Documentos de trabajo
Inclusionary housing (IH) programs in the United States are more prominently found in states that encourage their local governments to adopt IH policies, such as California and New Jersey. However, some states also restrict their local governments from adopting mandatory inclusionary housing (MIH) policies through legislative action, called ‘state preemption’. While there are national databases on both the prevalence of state preemptions against IH policies and the distribution of IH programs, there is limited case study research on state preemptions and local IH policies. This paper addresses this gap by examining Nashville’s interest and experience in implementing IH policy from 2016-2021 in the face of the Tennessee legislature’s IH restrictions.

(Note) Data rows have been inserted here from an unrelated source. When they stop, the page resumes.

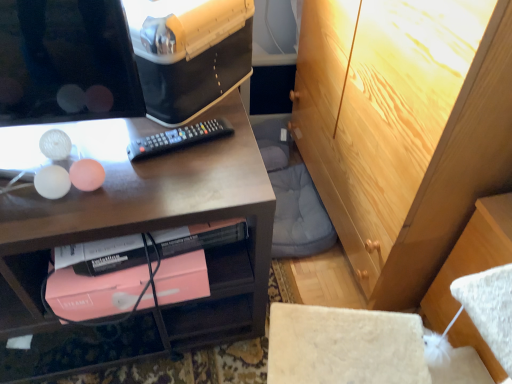 Locate an element on the screen. Image resolution: width=512 pixels, height=384 pixels. free location in front of black plastic remote at center is located at coordinates (161, 191). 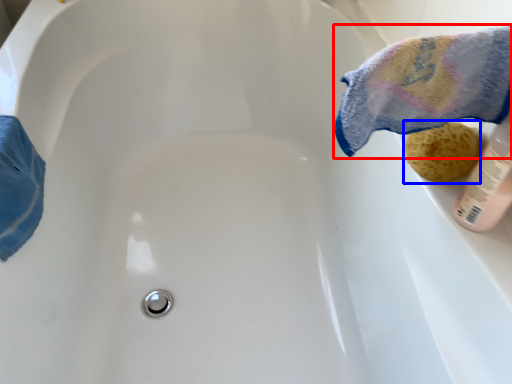 Question: Which of the following is the closest to the observer, bath towel (highlighted by a red box) or stuff (highlighted by a blue box)?

Choices:
 (A) bath towel
 (B) stuff

Answer: (A) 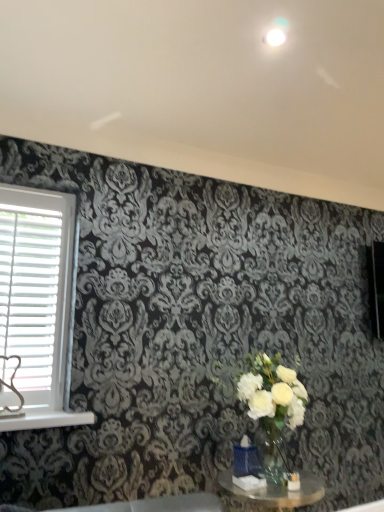 You are a GUI agent. You are given a task and a screenshot of the screen. Output one action in this format:
    pyautogui.click(x=<x>, y=<y>)
    Task: Click on the vacant point above white plastic window sill at lower left (from a real-world perspective)
    This screenshot has width=384, height=512.
    Given the screenshot: What is the action you would take?
    pyautogui.click(x=43, y=416) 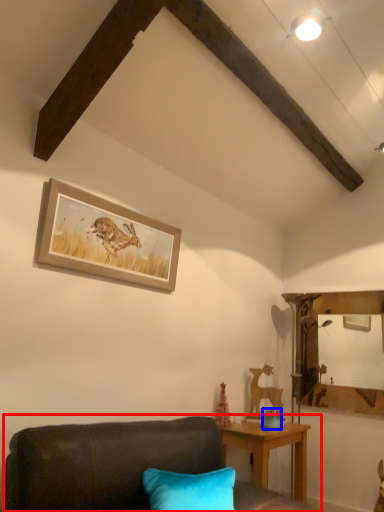 Question: Among these objects, which one is farthest to the camera, studio couch (highlighted by a red box) or teal (highlighted by a blue box)?

Choices:
 (A) studio couch
 (B) teal

Answer: (B) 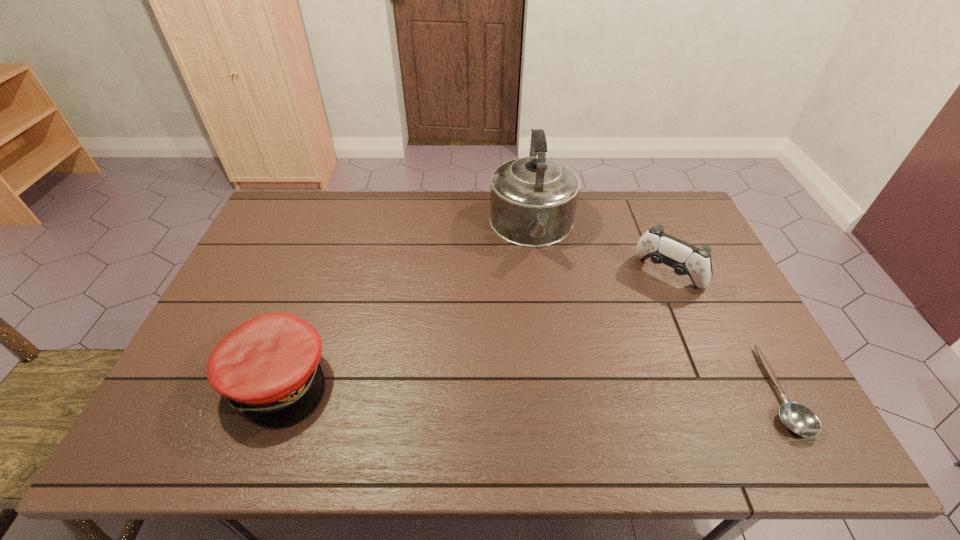 The height and width of the screenshot is (540, 960). Identify the location of free area in between the second object from right to left and the second object from left to right. (600, 252).

Image resolution: width=960 pixels, height=540 pixels. In order to click on free space between the tallest object and the second object from right to left in this screenshot , I will do `click(600, 252)`.

I want to click on vacant area between the second shortest object and the control, so click(473, 327).

Where is `empty space between the third tallest object and the rightmost object`? The image size is (960, 540). empty space between the third tallest object and the rightmost object is located at coordinates (528, 386).

You are a GUI agent. You are given a task and a screenshot of the screen. Output one action in this format:
    pyautogui.click(x=<x>, y=<y>)
    Task: Click on the vacant space in between the control and the cap
    The image size is (960, 540).
    Given the screenshot: What is the action you would take?
    pyautogui.click(x=473, y=327)

Where is `free spot between the leftmost object and the kettle`? This screenshot has height=540, width=960. free spot between the leftmost object and the kettle is located at coordinates (405, 305).

Identify the location of vacant point located between the third tallest object and the ladle. point(528,386).

I want to click on blank region between the ladle and the tallest object, so click(655, 309).

Find the location of a particular element. The height and width of the screenshot is (540, 960). free space between the tallest object and the cap is located at coordinates (405, 305).

Where is `the second closest object to the rightmost object`? This screenshot has height=540, width=960. the second closest object to the rightmost object is located at coordinates (533, 199). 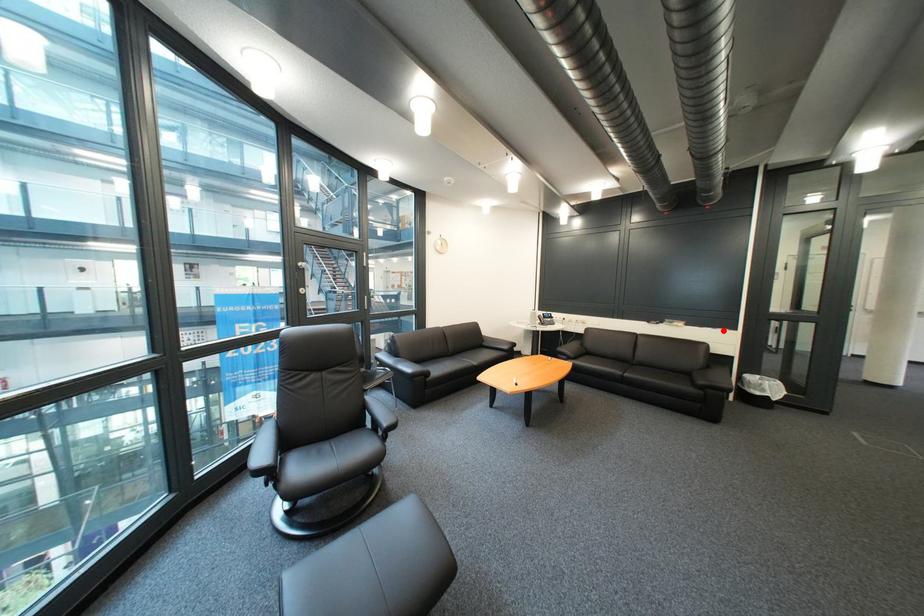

Nashville’s IH policy experience offers keen insights into the political economy of IH policies and the overall housing policy ecosystem. One of the key points of dispute unique to the IH policy rhetoric in Nashville is the definition of what counts as a voluntary IH (VIH) policy. Generally, while MIH programs require developers to include affordable housing (or in-lieu fees) in their development, in VIH, developers can choose to opt out of the program. Under VIH, localities provide developer incentives, such as density bonuses, parking waivers, expedited review, and financial incentives to incentivize developer participation in the program. Developers who choose not to participate in the VIH program therefore will not receive any density bonuses and work within the base zoning entitlements applicable to their land. There are 2.5 times more MIH programs than VIH in the United States. MIH programs also produce more IH units when compared to VIH programs.
Nashville’s IH policy opponents have argued that VIH policies cannot make the issue of density bonuses conditional on the inclusion of affordable units. The conditional nature of incentives, they argue, has made them a mandatory policy. This conceptual disagreement also transferred into the legislative language, severely constraining Nashville’s capacity to design a favorable IH program. Due to state preemptions on IH and restrictions on the use of any zoning tools to incentivize the development of affordable housing, Nashville Metro (Metropolitan Government of Nashville and Davidson County, also referred as Metro, or Nashville Metro, or Nashville) had to rely almost exclusively on financial set-asides or use public land for incentivizing the development of affordable housing in mixed-income private developments. This was difficult to implement not only because the Metro government faced severe budget shortfalls, but also because housing advocates were staunchly opposed to compensating private developers for a few mixed-income affordable housing units using limited public resources.
Nashville’s experience also illustrates how some rapidly growing urban areas may have limited administrative capacities in terms of housing policy precedence and staff responsible for initiating and sustaining policy support for innovative housing policies.